Através de várias publicações no Instagram, Zulmira Garrido revelou que a viagem de regresso ficou marcada por momentos de grande tensão. Segundo explicou, a aeronave encontrou condições meteorológicas adversas durante a aproximação ao destino, levando a tripulação a tentar aterrar por diversas vezes, sem sucesso.
Perante o agravamento do estado do tempo, o voo acabou por divergir para Girona. A comentadora confessou que houve um momento em que temeu o pior. “Ainda estou a tentar processar o que aconteceu. A viagem de regresso a Portugal transformou-se numa das viagens mais assustadoras da minha vida”, escreveu, acrescentando: “Houve um momento em que senti verdadeiramente que podia não haver um desfecho feliz. Pensei: ‘É agora.’”
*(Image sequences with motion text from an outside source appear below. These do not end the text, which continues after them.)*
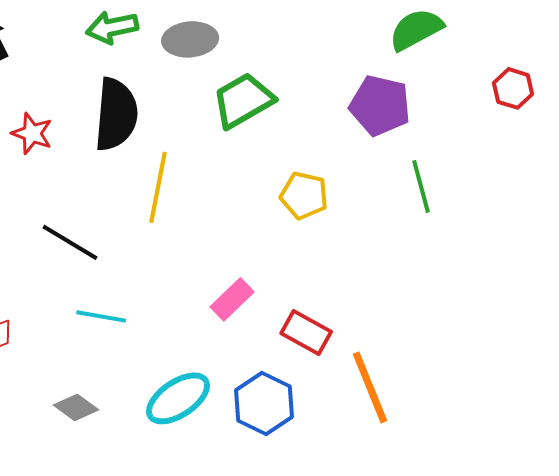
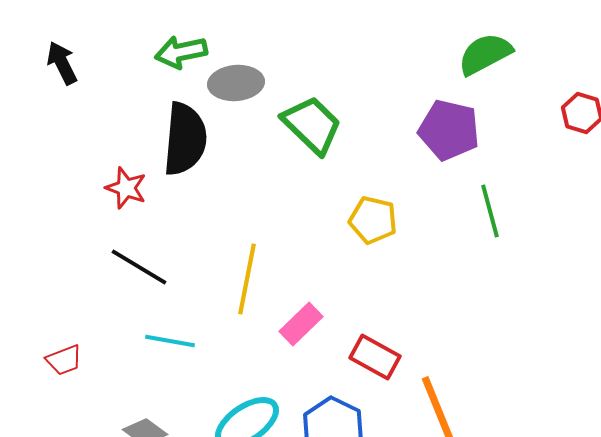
gray ellipse: (190, 39) -> (236, 83), moved
green trapezoid: (243, 100) -> (312, 125), turned 74
red star: (32, 133) -> (126, 188), moved
yellow line: (158, 187) -> (247, 279), moved

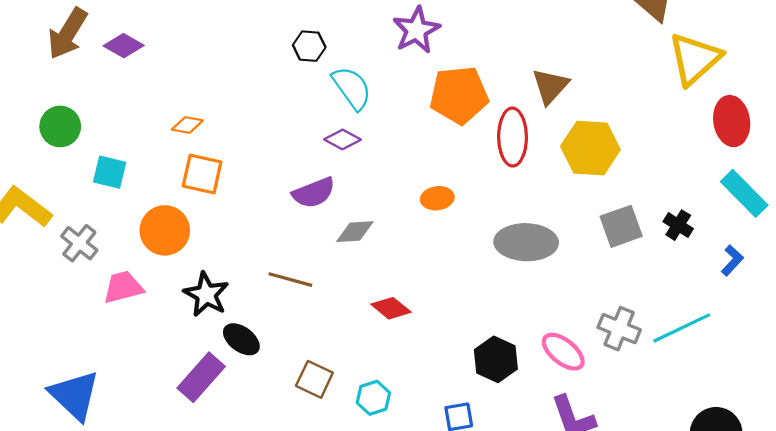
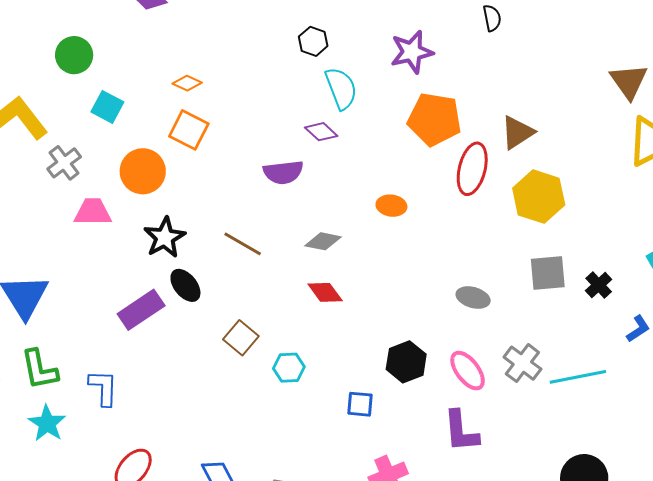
gray diamond: (355, 232) -> (323, 241), moved
gray ellipse: (526, 242) -> (473, 298), moved, size x0.6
Nas mesmas publicações, Zulmira descreveu o ambiente vivido no interior do avião, garantindo que o medo era partilhado por praticamente todos os passageiros. “O ambiente dentro do avião era de autêntico pânico. Muitas pessoas choravam, outras rezavam, e o medo era visível em todos os rostos. Foram minutos que pareceram uma eternidade”, relatou.
Longa espera em Barcelona e críticas à empresa aérea
Depois da aterragem em Girona, os passageiros seguiram para Barcelona, onde acabaram por permanecer durante várias horas à espera de uma solução que lhes permitisse regressar a Portugal.
Foi precisamente nessa fase que Zulmira Garrido dirigiu duras críticas à companhia aérea. Nas publicações partilhadas nas redes sociais, acusou a companhia aérea de não prestar o apoio que considerava devido aos passageiros, afirmando que muitos continuavam retidos sem conseguir regressar a casa.
A comentadora partilhou ainda uma mensagem crítica nas redes sociais, na qual acusou a companhia aérea de não prestar o apoio que considerava devido aos passageiros. Segundo o seu relato, muitos foram obrigados a suportar as despesas de alojamento e transporte enquanto aguardavam uma solução para regressar a Portugal.
Apesar de as condições meteorológicas que obrigaram ao desvio do voo estarem fora do controlo da companhia aérea, Zulmira fez questão de distinguir essa situação da assistência prestada em terra, criticando a forma como, segundo o seu relato, os passageiros foram acompanhados após a aterragem.
Apesar do enorme susto, a comentadora acabou por tranquilizar os seus seguidores ao mostrar que se encontrava em segurança. Ainda assim, deixou claro que a experiência ficará para sempre na memória, tanto pelo medo vivido durante o voo como pelos constrangimentos enfrentados nas horas seguintes, numa viagem que, como descreveu, parecia não ter fim.